They may be awkward to buy, store and put on, but as you've probably heard, condoms can save your life. (Or, perhaps more importantly, prevent you from having to deal with another life.) So for that, rubbers are worthy of celebration.
If you are in New York, you can pay tribute to the condom by checking out the Museum of Sex's exhibit Rubbers: The Life History & Struggle of the Condom
, which went on view last week.
If you are right here, read on for some fun condom facts.

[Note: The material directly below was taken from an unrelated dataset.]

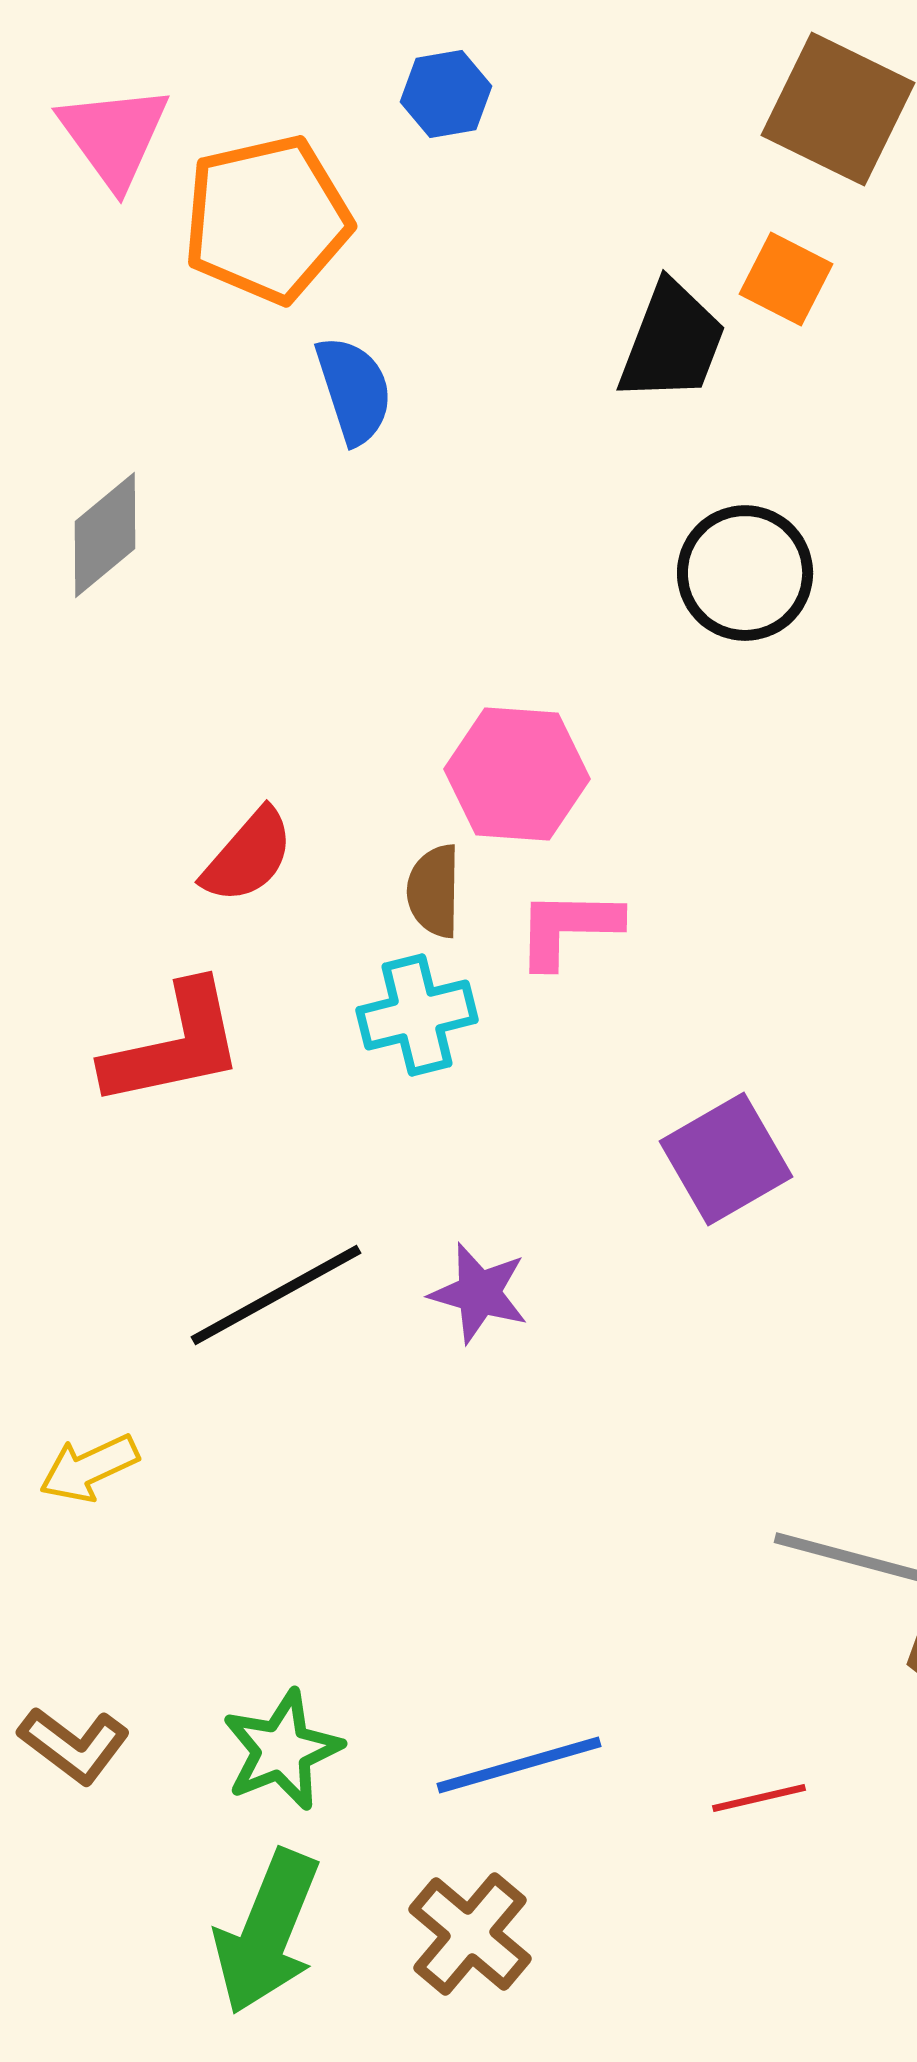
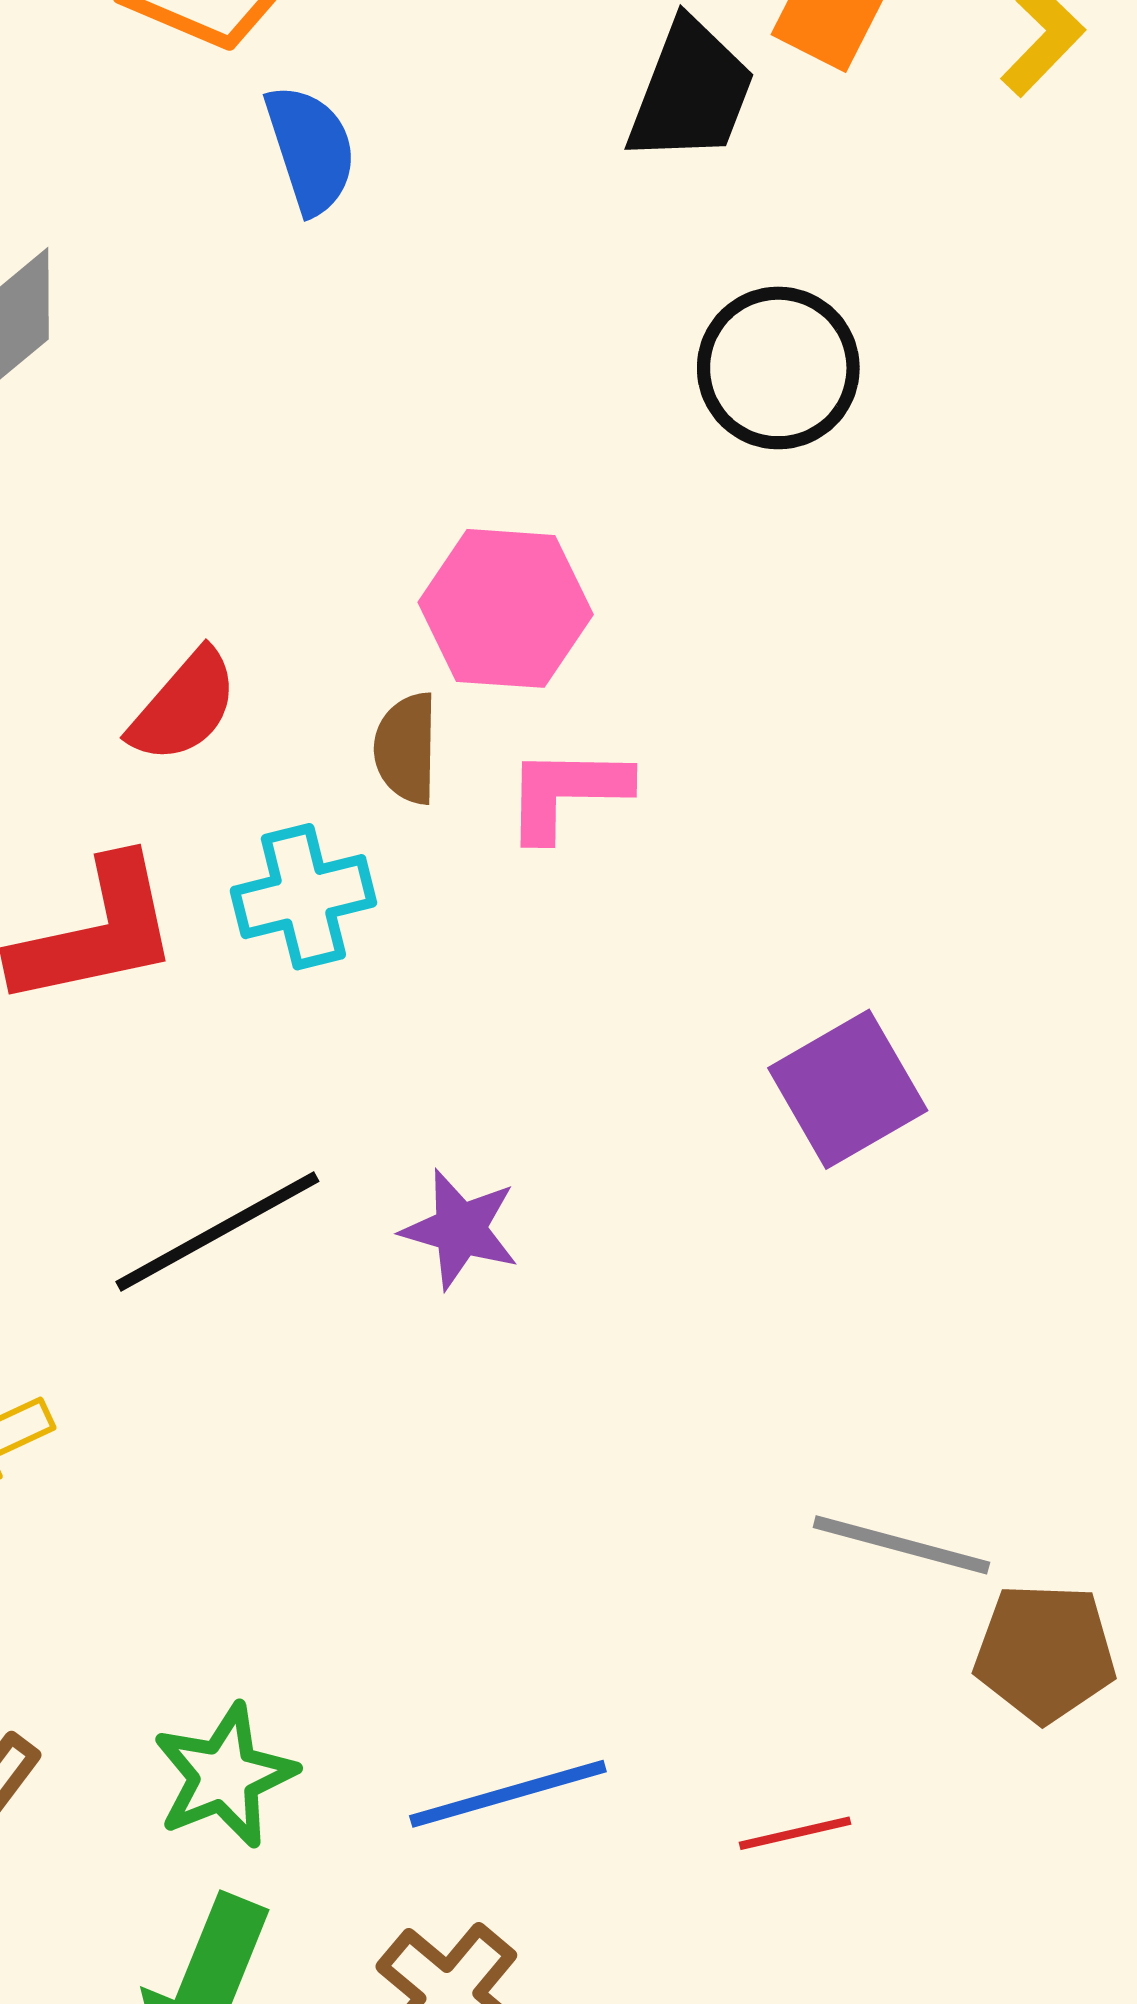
cyan cross: (417, 1015) -> (303, 897), moved
purple square: (726, 1159) -> (848, 1089), moved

1. Condoms have been around since 1000 B.C.
Evidence of condom use among Egyptians stretches back as far back as 1000 B.C. For most of their existence, prophylactics were cut from linen sheaths. Then, in the 18th century, condoms began being manufactured out of animal intestines. In the 19th century, rubber became the material of choice for rubbers, and the 20th century ushered in the age of latex. Some folks still use lambskin condoms, and swear by their extra sensitivity. However, for anyone who was in a fraternity, that probably hits a little too close to home.

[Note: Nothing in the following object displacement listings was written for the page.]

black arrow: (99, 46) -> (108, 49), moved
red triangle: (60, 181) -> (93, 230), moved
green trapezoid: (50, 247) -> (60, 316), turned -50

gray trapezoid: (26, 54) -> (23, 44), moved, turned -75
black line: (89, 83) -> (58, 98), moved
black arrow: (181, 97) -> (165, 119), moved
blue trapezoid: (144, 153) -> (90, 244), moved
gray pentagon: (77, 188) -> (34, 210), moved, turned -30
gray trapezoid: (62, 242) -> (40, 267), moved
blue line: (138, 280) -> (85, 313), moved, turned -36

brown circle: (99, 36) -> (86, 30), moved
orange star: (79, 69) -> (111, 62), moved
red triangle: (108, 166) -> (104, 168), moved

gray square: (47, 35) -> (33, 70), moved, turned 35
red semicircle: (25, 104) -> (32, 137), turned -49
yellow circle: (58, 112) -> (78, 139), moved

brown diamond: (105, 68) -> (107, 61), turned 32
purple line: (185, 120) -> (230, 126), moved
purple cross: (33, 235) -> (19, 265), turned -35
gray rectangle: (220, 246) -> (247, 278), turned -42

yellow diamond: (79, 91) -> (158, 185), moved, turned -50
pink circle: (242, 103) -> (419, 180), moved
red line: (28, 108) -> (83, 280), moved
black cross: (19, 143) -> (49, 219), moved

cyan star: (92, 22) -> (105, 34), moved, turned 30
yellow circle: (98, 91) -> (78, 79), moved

2. Some condoms are bigger than others.
The world's largest "condom" was a 127-foot-tall hot-air balloon version
of a rubber unleashed during a Dutch safe-sex festival. (Which would seem like a place a fellow could get some action.) The world's largest condom that a man who is probably not being entirely honest would actually put on his penis is the Durex XXL, which, at 9.5 inches, recently passed the Magnum XL
for overall size supremacy.
3. Folks have been waxing poetic about rubbers for ages.
The first recorded use of "condom" was in a 1706 poem. Although we're not privy to the specific verse, we have been led to believe by hip-hop -- the poetry of our day -- that the long-gone bard was either explaining how his habit of laying with many, many women makes condom use essential, or was trying to (disingenuously) convince a lady friend that their exclusivity renders a prophylactic shield to keep their genitals separated unnecessary.
4. Vaseline and condoms are a big fat don't.
Condoms and Vaseline seem like they should go hand and hand, like Mad Dog 20/20 and sex on a "first date." This is far from the case. In fact, Vaseline, or any oil-based lubricant, will act to disintegrate most condoms. You probably already knew this, but a study suggests one in three high school students are blissfully unaware of this essential safe-sex fact
. This bodes well for America's fluttering birth rate.
5. You should never steal a condom in Thailand.
A Swedish man vacationing in Thailand was so excited about the potential for a sexual encounter that he forgot to pay for the condom he had rushed to a nearby drug store to purchase. After being badly beaten by the store's clerks, the 20-year-old was arrested and faced a five-year sentence in a nation known for its harsh justice. On what specific Thai island did this costly crime of passion occur
? Phuket, of course.
6. Condoms scare network TV.
In 1991, Fox ran a commercial for Trojans, ending the long, self-imposed ban the networks had had on condom advertisements. (There had been a few previous, isolated incidents of local affiliates ignoring this edict.) The move was in reaction to Magic Johnson's announcement that he had HIV. The 15-second spot aired during the sitcom "Herman's Head." We couldn't make that up.
7. Condoms don't always do their job
Recently, a study published in the authoritative sounding "Contraceptive" magazine
found that the good ol' withdrawal method was more or less as effective as condoms at preventing pregnancy. This is either proof the typical guy has a lot more self-control than we'd have guessed, or that when it comes to condoms, a lot of folks are quite literally doing it wrong.